The above procedure is repeated for each of the three floater types.

3 Results and discussion

3.1 Validation of the analytical cost model

With the aim validation, the analytical cost model of (Maienza et al. 2020a) was first applied to literature cases, and the results are shown in Table 2. In particular, the works of Castro-Santos and Diaz-Casas (2014), Nilsson and Westin (2014) and Heidari (2017) are considered as reference.

Table 2 Comparison of FOWF costs between literature data and the results of current work (CW)

The first considers a farm of 21, 5 MW turbines, the second considers a farm of 48, 6 MW turbines, and the third considers a farm of 70, 7 MW turbines. For the purpose of comparison, in the calculations, the same values of the input parameters of distance to shore, \(l_{2}\), distance from port of operation, \(d_{p}\), and bathymetry, \(w_{\delta },\) used in the literature cases were used. It was found that the cost values calculated with the proposed approach are in good agreement with Castro-Santos and Diaz-Casas (2014), except for the case of TLP farms, for which there results a lower value of \(C_{LC}\) of 3.57 M€/MW, as opposed to 4.16 M€/MW derived in the original study. On the other hand, the proposed model seems to underevaluate the costs calculated in Nilsson and Westin (2014) and Heidari (2017), especially in the case of SSP farms (3.44 M€/MW and 2.96 M€/MW, as opposed to 4.76 M€/MW and 4.08 M€/MW found in the original studies). The differences can be ascribed to the different evaluation approachs used in Mediterranean European countries and in Scandinavian countries. In particular, in Castro-Santos and Diaz-Casas (2014) and Maienza et al. (2020a) the costs are calculated analytically, whereas in Nilsson and Westin (2014) and Heidari (2017) they are calculated based on average values available in the literature, mainly derived from data available for Northern Europe. Furthermore, in the reference results a large scatter in the costs of SSP and TLP farms is observed. This is explained by the fact that in the work of Castro-Santos and Diaz-Casas (2014), as well as in the current work, the final cost of TLPs is mainly influenced by the expensive installation process, whereas in the works of Nilsson and Westin (2014) and Heidari (2017), the floater of SSPs has a higher cost and this largely influences the final cost of the farm.

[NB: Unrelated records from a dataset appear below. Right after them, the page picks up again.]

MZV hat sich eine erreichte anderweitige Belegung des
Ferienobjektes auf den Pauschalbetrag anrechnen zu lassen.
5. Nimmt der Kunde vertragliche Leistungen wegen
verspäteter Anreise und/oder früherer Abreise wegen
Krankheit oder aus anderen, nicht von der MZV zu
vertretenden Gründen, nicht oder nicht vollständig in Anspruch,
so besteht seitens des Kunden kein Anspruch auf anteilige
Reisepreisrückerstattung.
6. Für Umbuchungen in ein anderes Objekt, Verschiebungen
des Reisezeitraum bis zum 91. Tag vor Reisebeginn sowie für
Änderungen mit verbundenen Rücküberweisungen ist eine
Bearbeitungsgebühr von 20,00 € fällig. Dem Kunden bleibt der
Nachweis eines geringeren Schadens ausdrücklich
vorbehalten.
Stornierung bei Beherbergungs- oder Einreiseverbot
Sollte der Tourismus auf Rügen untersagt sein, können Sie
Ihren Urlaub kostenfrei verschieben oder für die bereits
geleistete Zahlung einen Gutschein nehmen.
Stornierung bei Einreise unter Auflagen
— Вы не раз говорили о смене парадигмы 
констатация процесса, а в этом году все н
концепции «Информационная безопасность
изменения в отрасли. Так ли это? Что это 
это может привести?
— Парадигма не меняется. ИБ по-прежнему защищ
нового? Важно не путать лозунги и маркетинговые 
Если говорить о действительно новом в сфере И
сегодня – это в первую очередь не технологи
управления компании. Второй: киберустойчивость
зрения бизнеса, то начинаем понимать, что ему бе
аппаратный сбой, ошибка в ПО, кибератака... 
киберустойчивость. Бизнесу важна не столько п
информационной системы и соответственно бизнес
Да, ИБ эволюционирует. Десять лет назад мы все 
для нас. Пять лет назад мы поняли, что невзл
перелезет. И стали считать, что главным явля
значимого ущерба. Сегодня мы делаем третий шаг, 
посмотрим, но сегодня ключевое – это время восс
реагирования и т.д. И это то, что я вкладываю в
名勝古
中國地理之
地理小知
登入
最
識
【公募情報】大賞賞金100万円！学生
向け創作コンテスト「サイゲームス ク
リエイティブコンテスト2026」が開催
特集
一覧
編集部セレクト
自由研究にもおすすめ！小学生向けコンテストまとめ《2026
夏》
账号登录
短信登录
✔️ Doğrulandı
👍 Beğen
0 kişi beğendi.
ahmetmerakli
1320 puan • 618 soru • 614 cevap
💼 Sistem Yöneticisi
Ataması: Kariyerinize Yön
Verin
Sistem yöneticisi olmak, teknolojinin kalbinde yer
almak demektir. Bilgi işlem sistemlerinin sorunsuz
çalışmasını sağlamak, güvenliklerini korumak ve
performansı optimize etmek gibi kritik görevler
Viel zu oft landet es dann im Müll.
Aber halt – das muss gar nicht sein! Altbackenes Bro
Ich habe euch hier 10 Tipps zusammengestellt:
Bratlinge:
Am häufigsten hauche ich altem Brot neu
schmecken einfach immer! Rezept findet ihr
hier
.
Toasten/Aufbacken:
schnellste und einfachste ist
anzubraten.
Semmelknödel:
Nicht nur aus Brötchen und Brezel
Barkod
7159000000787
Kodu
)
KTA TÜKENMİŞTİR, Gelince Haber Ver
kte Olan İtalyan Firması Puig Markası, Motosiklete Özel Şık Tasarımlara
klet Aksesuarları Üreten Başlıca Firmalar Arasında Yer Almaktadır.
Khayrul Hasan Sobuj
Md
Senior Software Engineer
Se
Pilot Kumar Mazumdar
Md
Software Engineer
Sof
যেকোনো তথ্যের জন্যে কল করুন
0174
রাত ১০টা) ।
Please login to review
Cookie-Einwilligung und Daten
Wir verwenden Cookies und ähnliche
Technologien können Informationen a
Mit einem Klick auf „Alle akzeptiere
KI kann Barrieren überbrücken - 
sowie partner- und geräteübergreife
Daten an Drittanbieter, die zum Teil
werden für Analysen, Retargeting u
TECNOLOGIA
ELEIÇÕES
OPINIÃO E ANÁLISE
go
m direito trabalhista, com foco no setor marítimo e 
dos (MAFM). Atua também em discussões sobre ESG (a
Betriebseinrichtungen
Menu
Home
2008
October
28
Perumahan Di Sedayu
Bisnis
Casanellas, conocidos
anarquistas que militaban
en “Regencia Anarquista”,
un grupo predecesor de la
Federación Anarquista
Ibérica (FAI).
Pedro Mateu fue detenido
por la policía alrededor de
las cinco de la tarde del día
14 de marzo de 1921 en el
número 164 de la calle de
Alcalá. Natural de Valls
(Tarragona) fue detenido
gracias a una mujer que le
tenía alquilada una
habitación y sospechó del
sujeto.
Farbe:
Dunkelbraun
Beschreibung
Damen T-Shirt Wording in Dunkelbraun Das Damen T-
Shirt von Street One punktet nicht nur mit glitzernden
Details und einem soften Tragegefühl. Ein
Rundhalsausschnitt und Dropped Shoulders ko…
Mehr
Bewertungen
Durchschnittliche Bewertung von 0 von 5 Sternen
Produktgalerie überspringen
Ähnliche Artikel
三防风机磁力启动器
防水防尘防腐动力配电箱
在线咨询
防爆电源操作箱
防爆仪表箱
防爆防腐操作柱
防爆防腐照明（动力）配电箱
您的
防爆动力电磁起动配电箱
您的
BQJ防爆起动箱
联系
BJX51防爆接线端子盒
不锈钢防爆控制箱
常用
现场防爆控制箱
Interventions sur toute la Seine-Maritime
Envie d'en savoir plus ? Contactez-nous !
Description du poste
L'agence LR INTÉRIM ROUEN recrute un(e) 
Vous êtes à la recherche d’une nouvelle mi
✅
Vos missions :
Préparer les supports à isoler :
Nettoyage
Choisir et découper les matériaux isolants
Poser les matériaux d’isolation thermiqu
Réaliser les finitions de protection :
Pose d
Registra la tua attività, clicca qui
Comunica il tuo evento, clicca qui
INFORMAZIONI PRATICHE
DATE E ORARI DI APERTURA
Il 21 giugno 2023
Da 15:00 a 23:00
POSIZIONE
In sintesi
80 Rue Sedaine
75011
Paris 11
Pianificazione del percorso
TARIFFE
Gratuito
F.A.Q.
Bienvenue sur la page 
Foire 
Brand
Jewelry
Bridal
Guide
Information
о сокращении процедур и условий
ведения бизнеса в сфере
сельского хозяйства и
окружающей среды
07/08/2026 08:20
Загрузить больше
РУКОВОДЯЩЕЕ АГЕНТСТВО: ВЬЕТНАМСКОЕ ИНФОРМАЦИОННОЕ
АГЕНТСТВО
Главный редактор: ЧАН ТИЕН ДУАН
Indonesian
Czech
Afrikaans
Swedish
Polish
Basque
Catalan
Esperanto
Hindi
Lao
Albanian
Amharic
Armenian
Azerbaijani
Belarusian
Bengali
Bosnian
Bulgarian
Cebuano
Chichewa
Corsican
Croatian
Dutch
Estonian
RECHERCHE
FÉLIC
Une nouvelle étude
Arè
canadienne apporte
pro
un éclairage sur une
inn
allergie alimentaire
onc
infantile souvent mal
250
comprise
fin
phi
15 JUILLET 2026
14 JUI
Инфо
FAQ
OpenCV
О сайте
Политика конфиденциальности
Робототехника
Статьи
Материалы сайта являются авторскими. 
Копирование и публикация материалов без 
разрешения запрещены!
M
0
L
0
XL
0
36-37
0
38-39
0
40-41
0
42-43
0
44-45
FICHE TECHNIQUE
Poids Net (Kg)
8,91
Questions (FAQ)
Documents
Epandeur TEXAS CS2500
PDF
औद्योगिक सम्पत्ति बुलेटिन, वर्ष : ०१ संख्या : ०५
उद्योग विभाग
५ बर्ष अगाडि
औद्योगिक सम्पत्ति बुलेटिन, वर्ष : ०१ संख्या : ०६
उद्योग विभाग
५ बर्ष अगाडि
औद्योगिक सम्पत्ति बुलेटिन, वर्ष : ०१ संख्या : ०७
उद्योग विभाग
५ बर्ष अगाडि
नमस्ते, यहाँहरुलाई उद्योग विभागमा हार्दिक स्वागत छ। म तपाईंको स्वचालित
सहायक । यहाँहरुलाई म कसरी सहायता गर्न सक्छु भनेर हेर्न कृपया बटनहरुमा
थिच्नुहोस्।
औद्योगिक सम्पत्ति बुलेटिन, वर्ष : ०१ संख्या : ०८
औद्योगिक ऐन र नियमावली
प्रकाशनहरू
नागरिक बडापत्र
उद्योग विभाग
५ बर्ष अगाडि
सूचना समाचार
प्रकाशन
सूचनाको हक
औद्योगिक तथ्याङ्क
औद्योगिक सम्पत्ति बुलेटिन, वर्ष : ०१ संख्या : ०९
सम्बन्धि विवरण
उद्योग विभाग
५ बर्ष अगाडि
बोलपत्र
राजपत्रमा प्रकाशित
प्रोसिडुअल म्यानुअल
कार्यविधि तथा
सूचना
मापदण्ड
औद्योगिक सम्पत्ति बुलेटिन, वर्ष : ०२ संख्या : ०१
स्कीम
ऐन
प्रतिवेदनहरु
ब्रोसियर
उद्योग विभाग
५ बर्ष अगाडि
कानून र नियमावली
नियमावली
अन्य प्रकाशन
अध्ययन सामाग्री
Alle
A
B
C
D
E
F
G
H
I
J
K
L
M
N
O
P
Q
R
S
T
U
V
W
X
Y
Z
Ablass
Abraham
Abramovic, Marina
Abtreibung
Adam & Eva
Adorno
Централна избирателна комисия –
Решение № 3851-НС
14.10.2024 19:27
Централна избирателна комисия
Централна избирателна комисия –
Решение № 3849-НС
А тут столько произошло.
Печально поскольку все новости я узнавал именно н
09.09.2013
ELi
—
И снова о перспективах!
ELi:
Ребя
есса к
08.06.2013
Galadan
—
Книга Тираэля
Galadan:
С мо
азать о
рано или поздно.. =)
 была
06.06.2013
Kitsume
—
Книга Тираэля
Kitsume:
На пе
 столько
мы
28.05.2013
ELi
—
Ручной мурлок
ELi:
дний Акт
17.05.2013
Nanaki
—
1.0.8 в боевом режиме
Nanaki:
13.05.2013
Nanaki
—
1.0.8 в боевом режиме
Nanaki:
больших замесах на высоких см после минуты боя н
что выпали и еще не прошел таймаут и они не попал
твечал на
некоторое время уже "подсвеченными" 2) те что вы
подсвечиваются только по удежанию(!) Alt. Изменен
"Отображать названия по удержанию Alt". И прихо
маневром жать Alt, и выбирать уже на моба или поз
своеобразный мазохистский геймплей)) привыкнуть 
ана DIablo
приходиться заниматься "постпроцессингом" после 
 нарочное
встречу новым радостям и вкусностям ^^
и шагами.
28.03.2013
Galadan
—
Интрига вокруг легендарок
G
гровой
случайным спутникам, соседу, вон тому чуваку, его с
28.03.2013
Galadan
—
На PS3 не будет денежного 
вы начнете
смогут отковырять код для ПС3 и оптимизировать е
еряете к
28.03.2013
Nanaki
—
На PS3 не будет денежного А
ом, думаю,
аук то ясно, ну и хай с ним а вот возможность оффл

In Table 3, a comparison between the costs of shallow water wind farms and FOWFs is shown, using literature data from Shafiee et al. (2016) and Ioannou et al. (2018) for the formers and the current approach for the latters. In Shafiee et al. (2016), a one-hundred turbine farm at a water depth of 45 m was analysed, to be considered towards the upper limit for fixed base offshore farms. In Ioannou et al. (2018), 140-turbine farm at a water depth of 25 m was analysed, to be considered an average value for this type of shallow water farms. Both works consider the same value for the distance to shore and for the distance from port of operation, equal to 40 km in Shafiee et al. (2016) and to 36 km in Ioannou et al. (2018). This is clearly a simplification, as this condition is very seldom met. The total cost of the shallow water farm calculated in Shafiee et al. (2016) is 3.50 M€/MW, while the total cost calculated in Ioannou et al. (2018) is 3.43 M€/MW. The same input parameters of distance to shore and distance from port of operation were considered when the total cost of FOWFs with SSP floaters were calculated with the current approach. Only bathymetry was modified to 70 m, corresponding to the minimum values suitable for SSPs. Choice of the SSP floater, as opposed to a SB or to a TLP derived from the former being cheaper than the latters. The costs obtained with the current model for SSP FOWFs are 2.97 M€/MW and 3.03 M€/MW, respectively, lower than those of fixed base structures.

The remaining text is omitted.